Among the lines below, take the one holding "Пока, до свидания (100, 1770)", the one holding "Цветы и подарки (94, 1540)", and all lines between them. Set them down exactly.
[Dataset entries Boundary: Start]
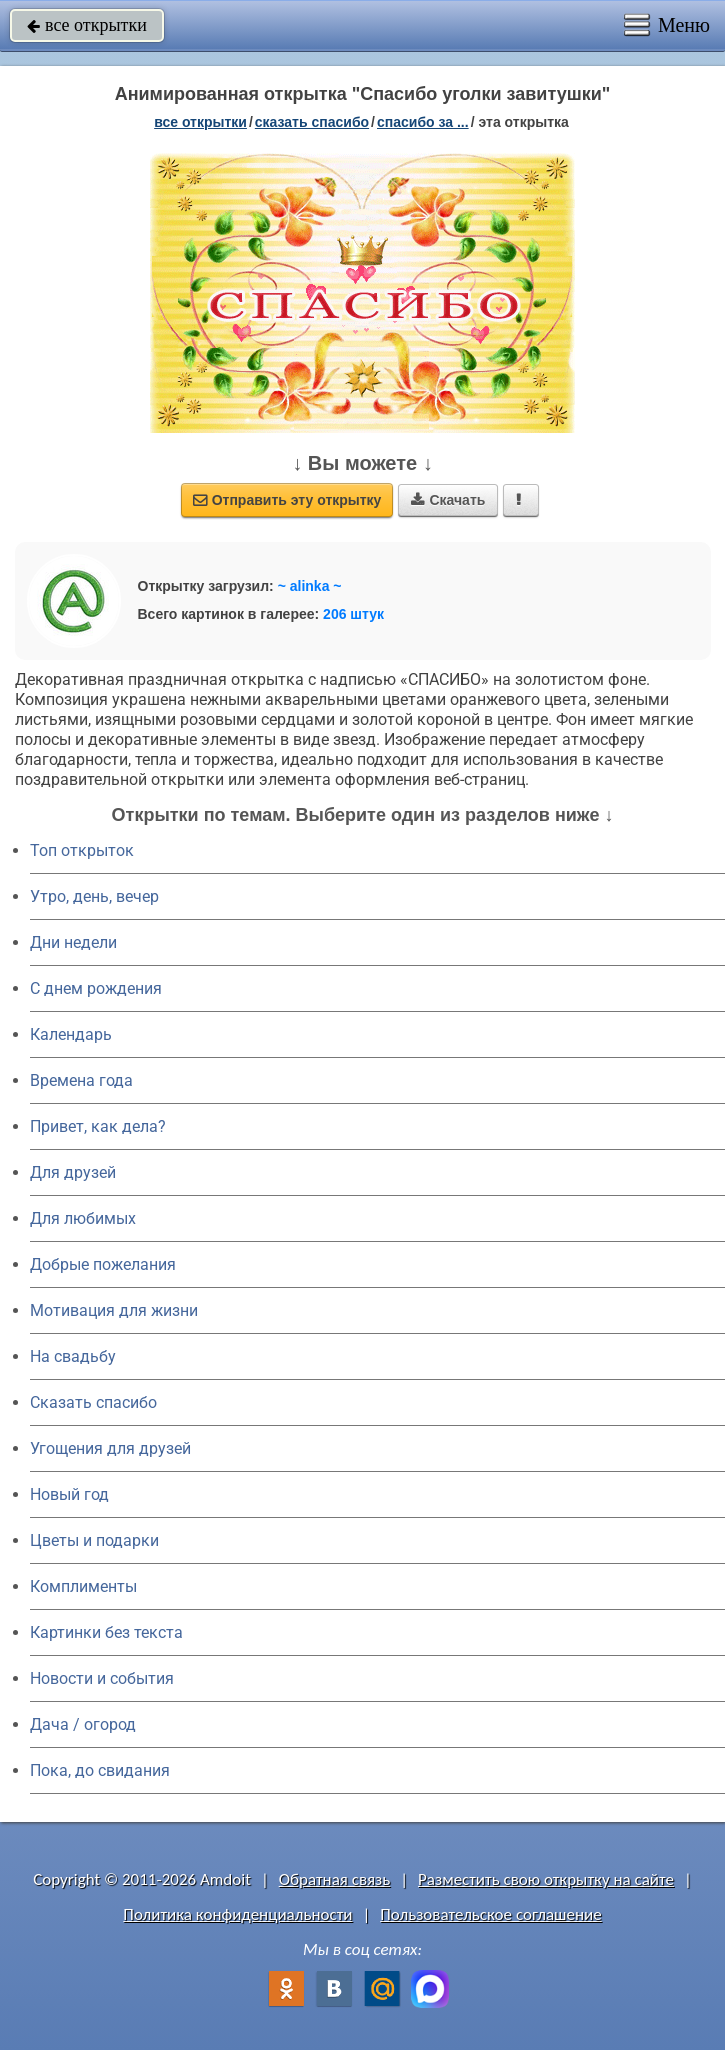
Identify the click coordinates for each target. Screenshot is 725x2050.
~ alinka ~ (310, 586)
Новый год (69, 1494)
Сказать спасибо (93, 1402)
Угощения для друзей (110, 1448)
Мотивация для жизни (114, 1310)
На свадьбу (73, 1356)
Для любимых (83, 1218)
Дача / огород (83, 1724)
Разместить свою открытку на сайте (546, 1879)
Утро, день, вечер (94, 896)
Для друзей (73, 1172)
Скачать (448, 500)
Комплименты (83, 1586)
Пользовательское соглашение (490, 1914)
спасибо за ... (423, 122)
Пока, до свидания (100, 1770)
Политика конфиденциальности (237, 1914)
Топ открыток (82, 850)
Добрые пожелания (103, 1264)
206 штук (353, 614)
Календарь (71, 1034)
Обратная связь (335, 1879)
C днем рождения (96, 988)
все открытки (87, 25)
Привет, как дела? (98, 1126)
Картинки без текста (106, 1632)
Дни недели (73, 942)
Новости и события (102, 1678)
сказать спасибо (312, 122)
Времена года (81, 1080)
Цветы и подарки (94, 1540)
[Dataset entries Boundary: End]
[Dataset entries Boundary: Start]
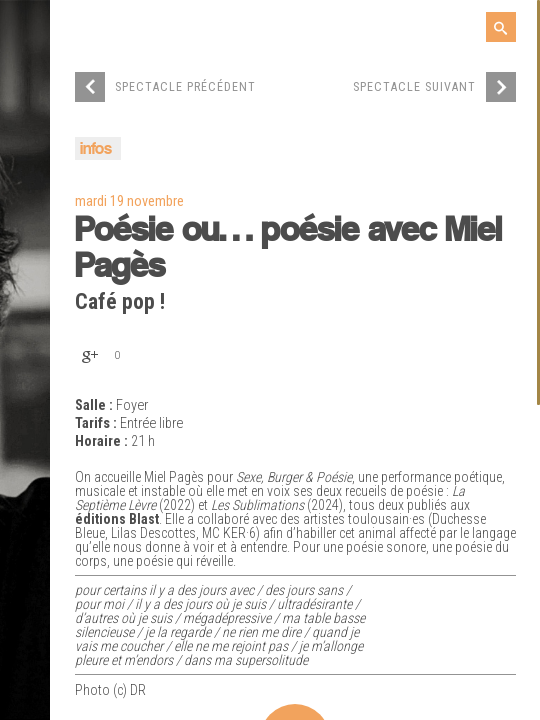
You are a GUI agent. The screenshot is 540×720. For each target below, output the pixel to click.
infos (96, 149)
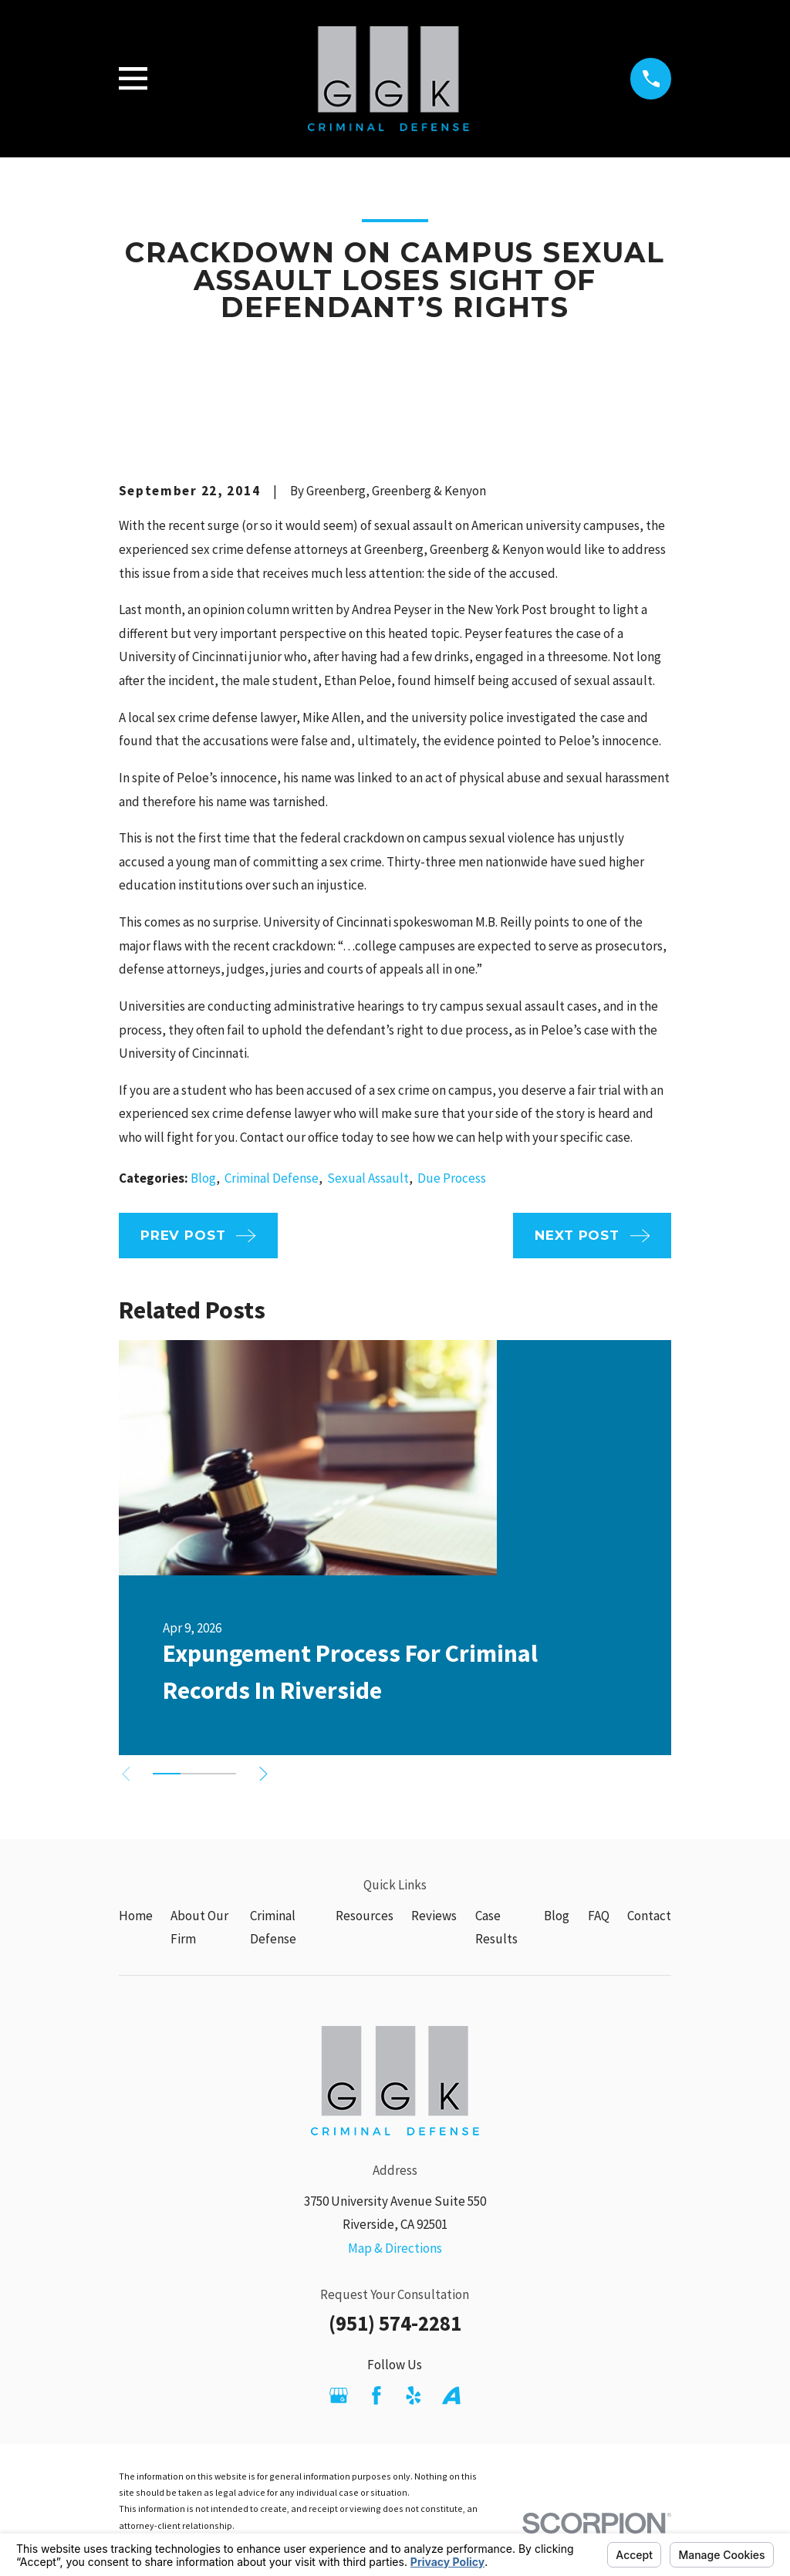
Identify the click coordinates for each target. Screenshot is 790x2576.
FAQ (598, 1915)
[Dataset entries Boundary: End]
Finished task:
Пока, до свидания (100, 1770)
Политика конфиденциальности (237, 1914)
Топ открыток (82, 850)
Добрые пожелания (103, 1264)
206 штук (353, 614)
Календарь (71, 1034)
Обратная связь (335, 1879)
C днем рождения (96, 988)
все открытки (87, 25)
Привет, как дела? (98, 1126)
Картинки без текста (106, 1632)
Дни недели (73, 942)
Новости и события (102, 1678)
сказать спасибо (312, 122)
Времена года (81, 1080)
Цветы и подарки (94, 1540)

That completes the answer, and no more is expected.